▶ _Task goal_
Every line of the data that contains the string "voorzien" must be copied.

━━ Entries provided

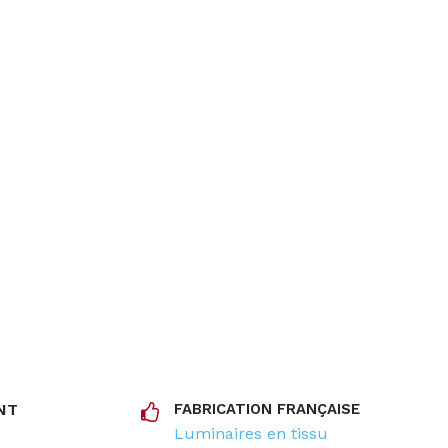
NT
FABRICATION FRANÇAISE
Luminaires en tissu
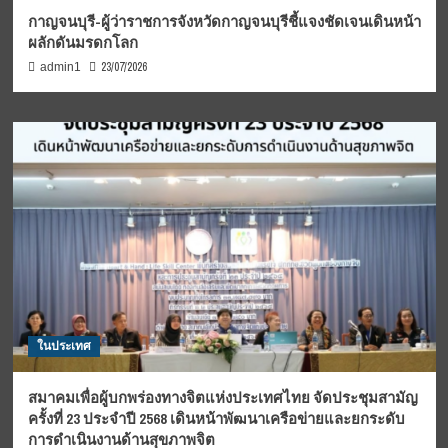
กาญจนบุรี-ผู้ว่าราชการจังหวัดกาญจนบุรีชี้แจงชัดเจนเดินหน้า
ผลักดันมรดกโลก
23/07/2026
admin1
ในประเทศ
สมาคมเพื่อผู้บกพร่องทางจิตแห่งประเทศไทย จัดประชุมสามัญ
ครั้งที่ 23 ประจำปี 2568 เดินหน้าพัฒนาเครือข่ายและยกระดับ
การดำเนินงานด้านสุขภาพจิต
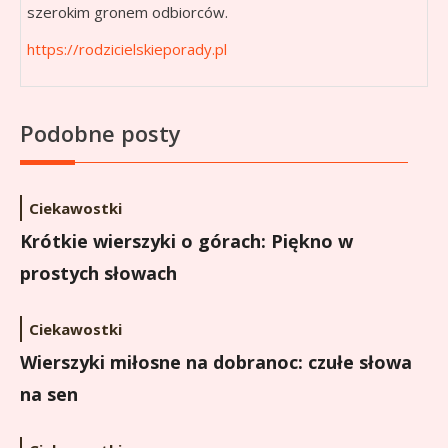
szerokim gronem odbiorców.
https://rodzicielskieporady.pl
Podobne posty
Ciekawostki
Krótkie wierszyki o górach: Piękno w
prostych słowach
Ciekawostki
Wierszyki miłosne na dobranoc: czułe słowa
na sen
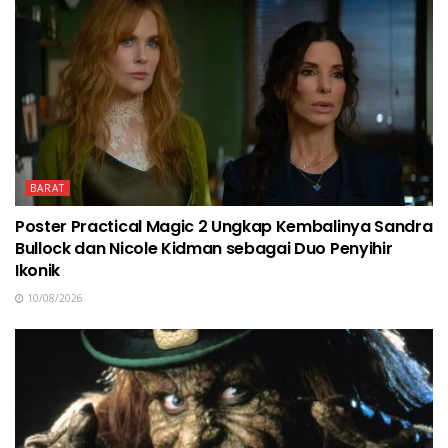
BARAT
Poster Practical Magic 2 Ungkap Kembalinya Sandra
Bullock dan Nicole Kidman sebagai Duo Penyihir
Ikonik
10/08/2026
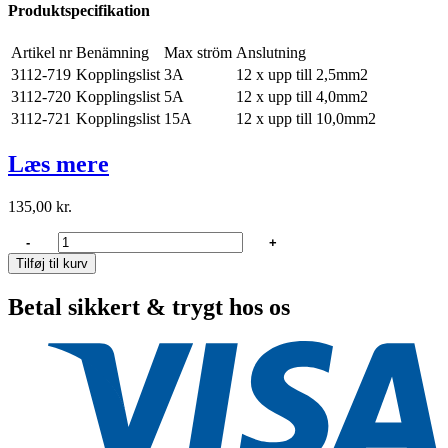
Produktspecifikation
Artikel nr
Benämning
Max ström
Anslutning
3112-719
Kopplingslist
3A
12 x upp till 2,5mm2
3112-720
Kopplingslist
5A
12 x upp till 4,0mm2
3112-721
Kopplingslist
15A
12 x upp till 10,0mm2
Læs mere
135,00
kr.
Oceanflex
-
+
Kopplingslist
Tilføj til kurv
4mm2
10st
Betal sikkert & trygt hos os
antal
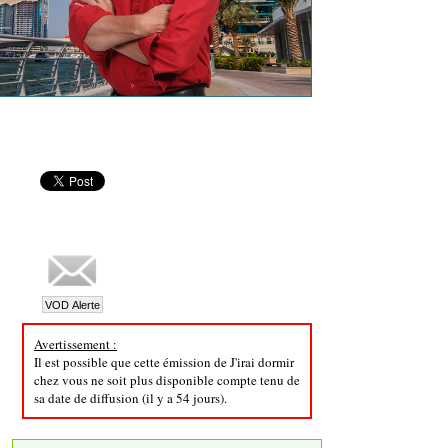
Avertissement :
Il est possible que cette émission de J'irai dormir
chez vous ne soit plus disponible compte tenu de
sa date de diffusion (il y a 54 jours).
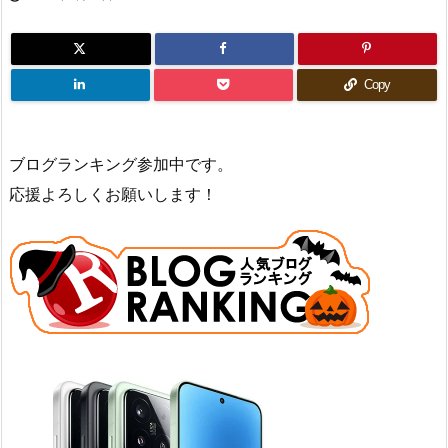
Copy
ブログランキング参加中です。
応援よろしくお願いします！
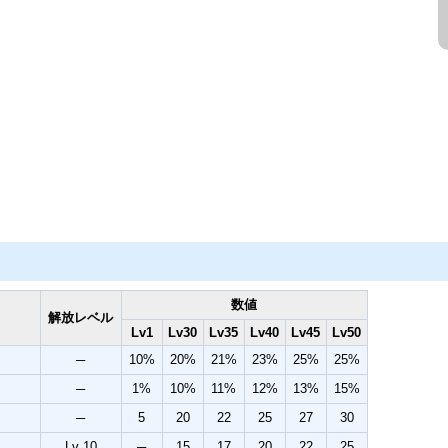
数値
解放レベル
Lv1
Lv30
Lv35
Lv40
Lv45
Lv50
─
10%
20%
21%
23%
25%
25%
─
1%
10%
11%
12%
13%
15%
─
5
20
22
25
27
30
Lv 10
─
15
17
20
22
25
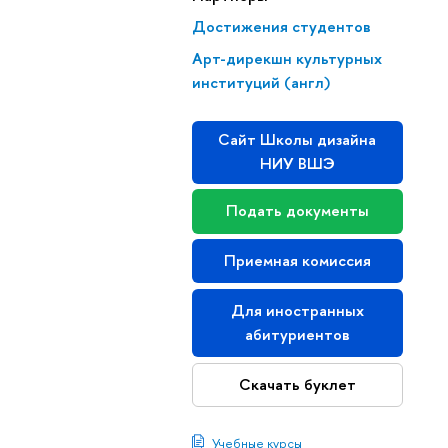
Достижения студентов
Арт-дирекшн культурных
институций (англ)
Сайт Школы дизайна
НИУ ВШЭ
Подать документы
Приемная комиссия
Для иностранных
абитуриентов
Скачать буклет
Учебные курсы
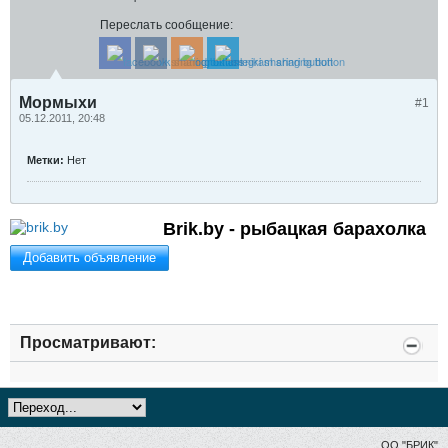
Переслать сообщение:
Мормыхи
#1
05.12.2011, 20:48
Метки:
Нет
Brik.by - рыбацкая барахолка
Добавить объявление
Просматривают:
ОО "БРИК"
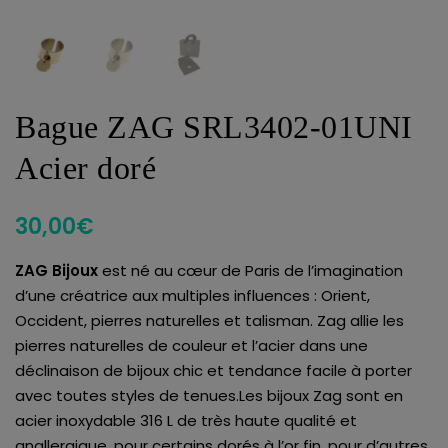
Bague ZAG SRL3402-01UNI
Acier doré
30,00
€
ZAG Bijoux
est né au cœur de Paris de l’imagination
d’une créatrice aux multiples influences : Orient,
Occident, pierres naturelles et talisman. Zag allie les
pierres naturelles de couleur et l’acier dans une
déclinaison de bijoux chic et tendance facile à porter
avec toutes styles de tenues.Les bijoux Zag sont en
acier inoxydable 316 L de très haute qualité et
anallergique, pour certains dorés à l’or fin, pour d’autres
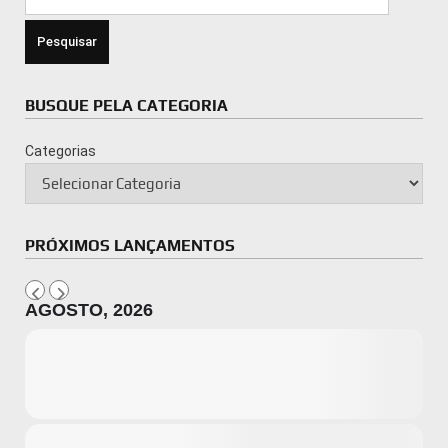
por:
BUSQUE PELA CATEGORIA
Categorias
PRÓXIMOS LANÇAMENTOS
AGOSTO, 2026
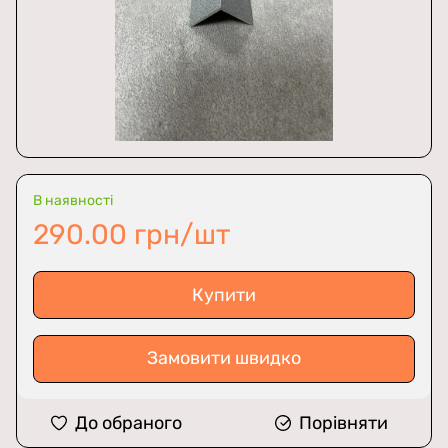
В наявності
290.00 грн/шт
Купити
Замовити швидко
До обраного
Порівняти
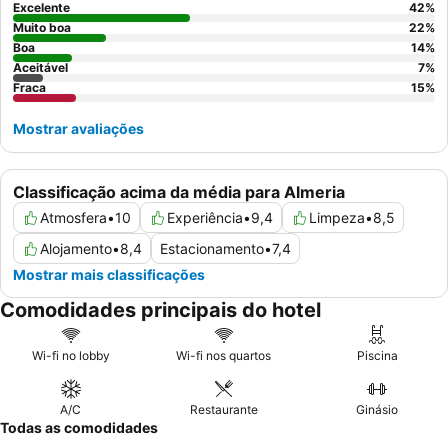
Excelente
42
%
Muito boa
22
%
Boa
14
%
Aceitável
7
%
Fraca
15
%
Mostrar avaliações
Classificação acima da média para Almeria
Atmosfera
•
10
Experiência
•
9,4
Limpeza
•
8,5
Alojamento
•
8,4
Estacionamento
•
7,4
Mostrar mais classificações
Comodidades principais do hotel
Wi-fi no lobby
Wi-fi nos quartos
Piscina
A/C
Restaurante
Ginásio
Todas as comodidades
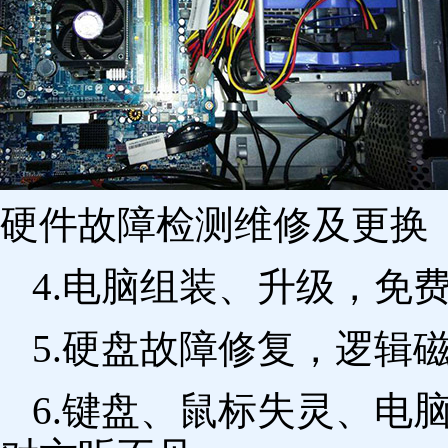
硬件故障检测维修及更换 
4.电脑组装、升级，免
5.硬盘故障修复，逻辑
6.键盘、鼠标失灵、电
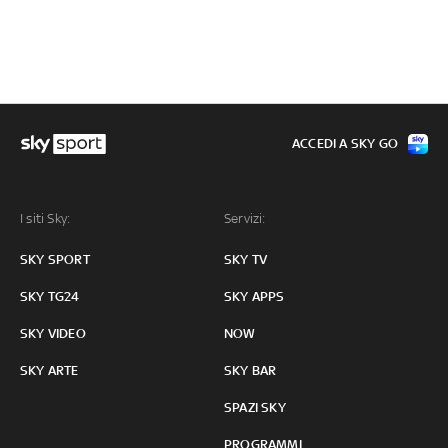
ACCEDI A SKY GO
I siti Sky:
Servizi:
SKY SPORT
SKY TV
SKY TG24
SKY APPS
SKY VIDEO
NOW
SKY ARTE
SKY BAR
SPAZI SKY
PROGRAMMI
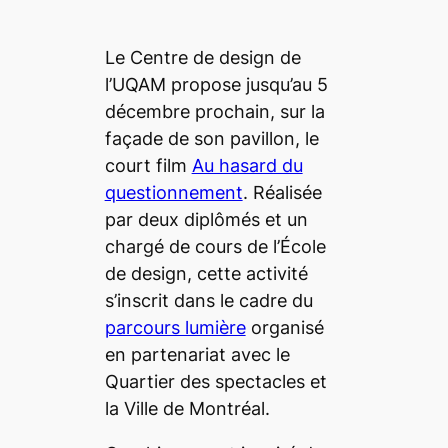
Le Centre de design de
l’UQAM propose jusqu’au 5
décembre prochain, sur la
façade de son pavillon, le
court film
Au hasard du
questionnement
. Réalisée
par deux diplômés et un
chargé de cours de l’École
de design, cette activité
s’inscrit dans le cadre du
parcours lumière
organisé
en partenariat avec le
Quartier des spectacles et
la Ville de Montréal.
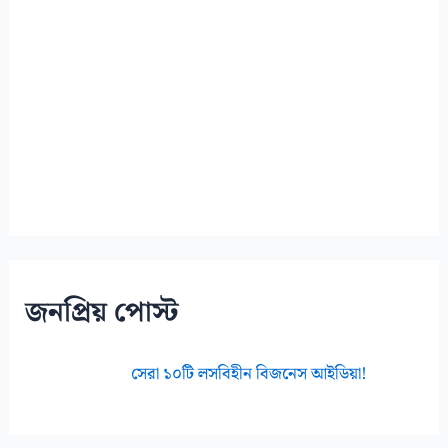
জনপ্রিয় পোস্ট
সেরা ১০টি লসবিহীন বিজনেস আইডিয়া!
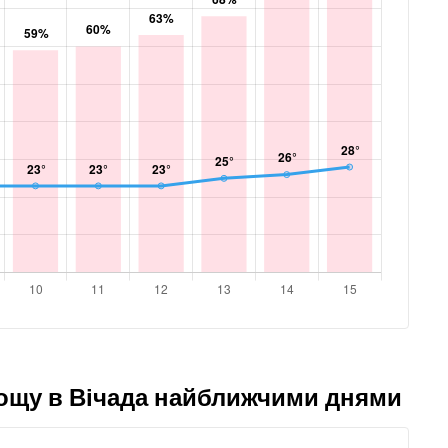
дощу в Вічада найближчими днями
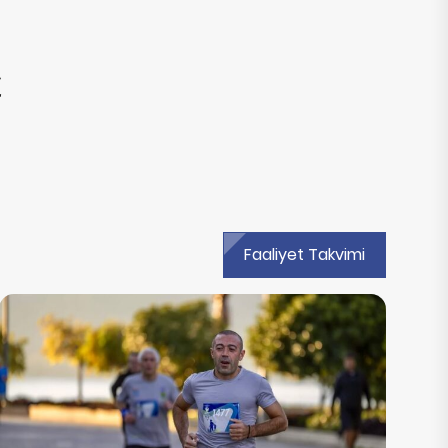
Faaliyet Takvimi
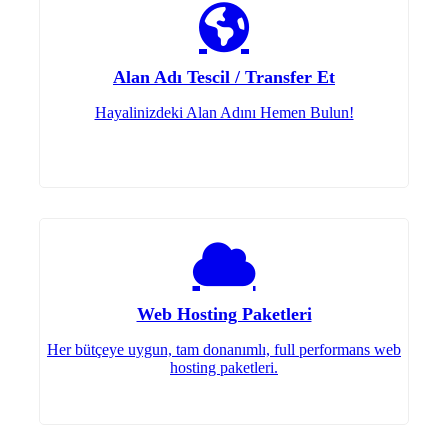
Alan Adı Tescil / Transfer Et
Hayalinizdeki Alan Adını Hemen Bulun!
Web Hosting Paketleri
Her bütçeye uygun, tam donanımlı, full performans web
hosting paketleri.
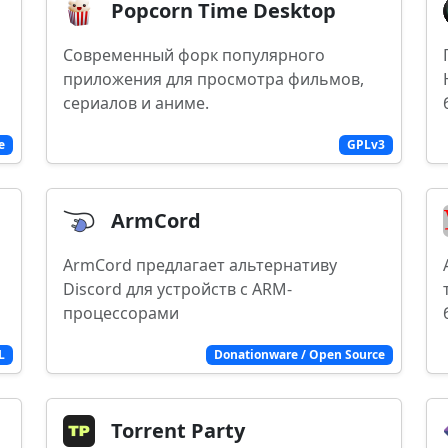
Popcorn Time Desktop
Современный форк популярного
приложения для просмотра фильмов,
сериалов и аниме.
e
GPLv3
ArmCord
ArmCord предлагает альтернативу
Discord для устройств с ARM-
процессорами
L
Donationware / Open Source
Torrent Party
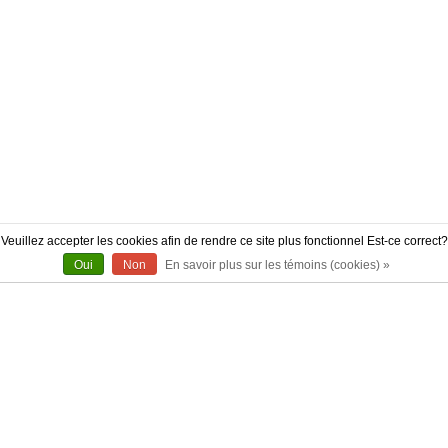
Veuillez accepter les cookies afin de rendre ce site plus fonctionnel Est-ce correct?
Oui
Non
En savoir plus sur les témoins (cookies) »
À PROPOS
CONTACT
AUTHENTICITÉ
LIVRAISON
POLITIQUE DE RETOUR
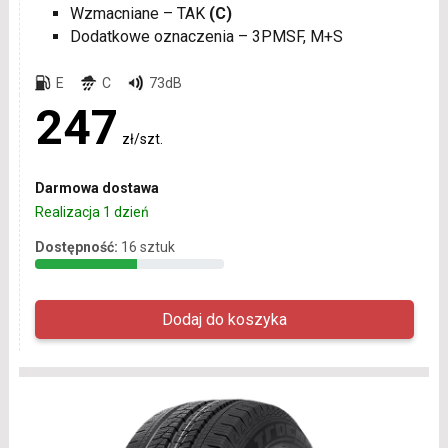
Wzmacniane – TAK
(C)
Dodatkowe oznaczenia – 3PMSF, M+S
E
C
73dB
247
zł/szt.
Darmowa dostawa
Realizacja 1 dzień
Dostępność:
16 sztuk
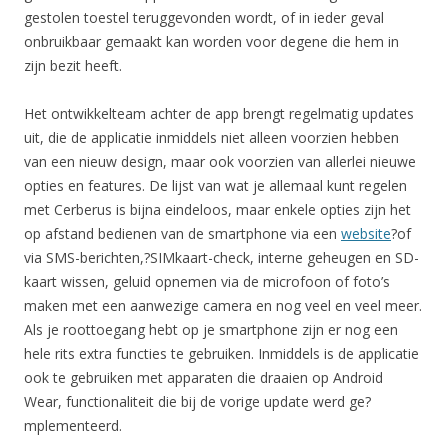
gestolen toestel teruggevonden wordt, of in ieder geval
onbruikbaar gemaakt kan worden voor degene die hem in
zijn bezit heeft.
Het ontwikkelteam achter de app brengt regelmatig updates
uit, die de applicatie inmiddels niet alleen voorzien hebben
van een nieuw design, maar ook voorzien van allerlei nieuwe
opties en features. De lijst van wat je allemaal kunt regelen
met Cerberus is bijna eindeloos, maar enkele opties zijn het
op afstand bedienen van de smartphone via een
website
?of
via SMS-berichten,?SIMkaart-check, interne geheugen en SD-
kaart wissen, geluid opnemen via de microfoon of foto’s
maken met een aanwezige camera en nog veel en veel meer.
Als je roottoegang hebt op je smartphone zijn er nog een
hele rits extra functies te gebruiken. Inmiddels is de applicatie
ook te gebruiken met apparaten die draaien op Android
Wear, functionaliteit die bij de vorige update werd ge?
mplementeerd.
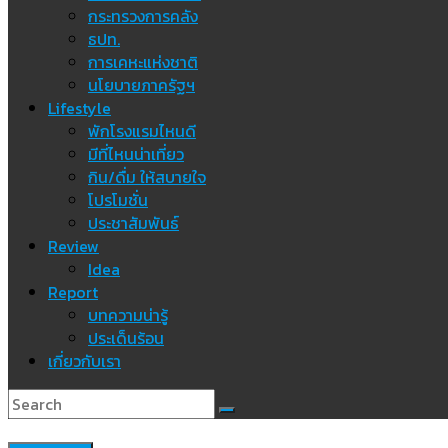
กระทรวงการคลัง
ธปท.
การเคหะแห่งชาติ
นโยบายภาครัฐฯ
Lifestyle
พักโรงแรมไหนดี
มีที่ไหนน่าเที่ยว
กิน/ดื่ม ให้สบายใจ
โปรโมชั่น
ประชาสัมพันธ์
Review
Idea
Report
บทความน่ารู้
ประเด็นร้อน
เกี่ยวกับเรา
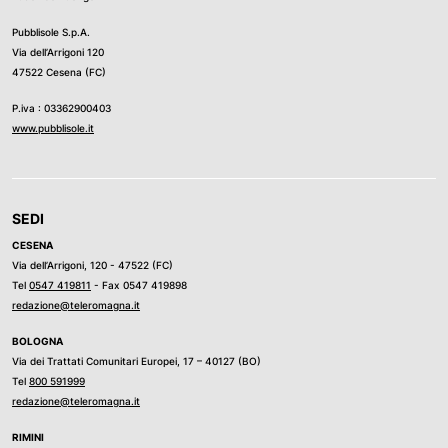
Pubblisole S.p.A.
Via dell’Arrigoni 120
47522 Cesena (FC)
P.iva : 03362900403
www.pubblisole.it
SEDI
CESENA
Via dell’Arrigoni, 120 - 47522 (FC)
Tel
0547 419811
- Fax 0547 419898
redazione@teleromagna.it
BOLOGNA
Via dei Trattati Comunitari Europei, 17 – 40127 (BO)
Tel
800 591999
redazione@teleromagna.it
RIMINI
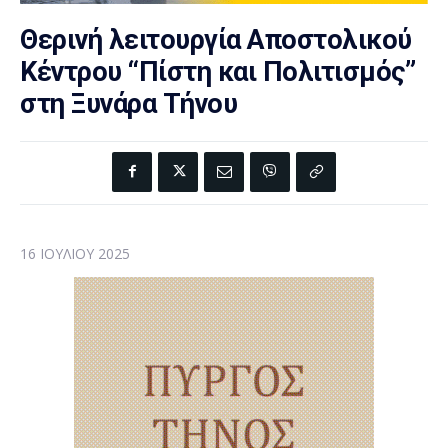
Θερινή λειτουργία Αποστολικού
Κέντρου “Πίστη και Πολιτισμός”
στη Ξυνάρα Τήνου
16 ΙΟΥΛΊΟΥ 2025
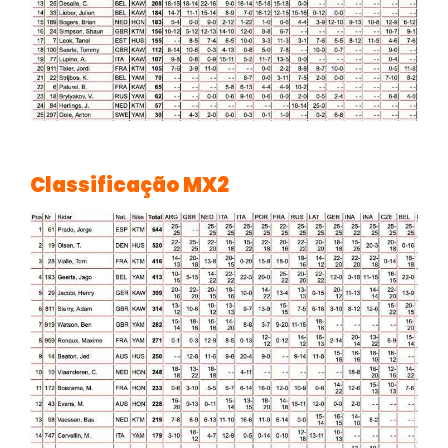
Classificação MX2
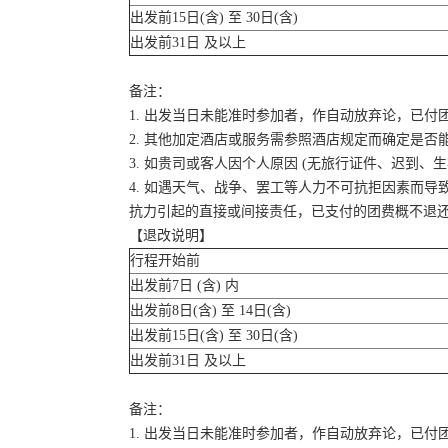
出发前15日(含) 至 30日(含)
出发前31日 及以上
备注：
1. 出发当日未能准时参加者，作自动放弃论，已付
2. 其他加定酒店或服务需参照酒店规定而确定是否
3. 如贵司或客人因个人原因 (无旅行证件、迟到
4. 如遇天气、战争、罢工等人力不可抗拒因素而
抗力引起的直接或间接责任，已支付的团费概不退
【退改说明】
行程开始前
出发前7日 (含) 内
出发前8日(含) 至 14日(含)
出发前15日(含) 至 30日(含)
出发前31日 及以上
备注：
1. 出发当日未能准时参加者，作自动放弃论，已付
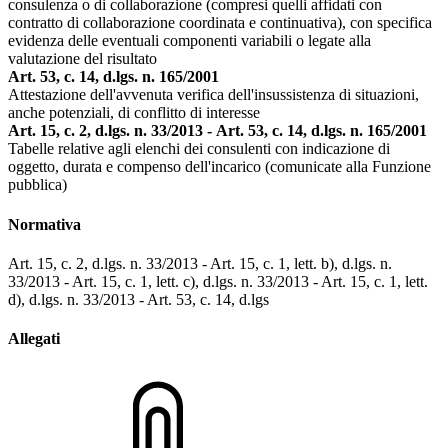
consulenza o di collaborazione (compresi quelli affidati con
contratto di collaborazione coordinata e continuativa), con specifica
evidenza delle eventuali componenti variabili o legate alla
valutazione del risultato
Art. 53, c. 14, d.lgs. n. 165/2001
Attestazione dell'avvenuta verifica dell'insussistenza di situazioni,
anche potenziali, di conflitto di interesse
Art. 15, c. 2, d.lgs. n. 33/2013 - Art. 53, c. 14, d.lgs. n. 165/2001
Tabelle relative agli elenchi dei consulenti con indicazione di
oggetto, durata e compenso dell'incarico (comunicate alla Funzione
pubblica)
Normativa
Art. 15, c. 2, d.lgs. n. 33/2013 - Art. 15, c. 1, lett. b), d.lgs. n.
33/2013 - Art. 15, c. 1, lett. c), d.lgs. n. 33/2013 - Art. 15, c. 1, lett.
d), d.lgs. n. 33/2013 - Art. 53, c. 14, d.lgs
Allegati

━━━━

▶ _Task answer_
uit, die de applicatie inmiddels niet alleen voorzien hebben
van een nieuw design, maar ook voorzien van allerlei nieuwe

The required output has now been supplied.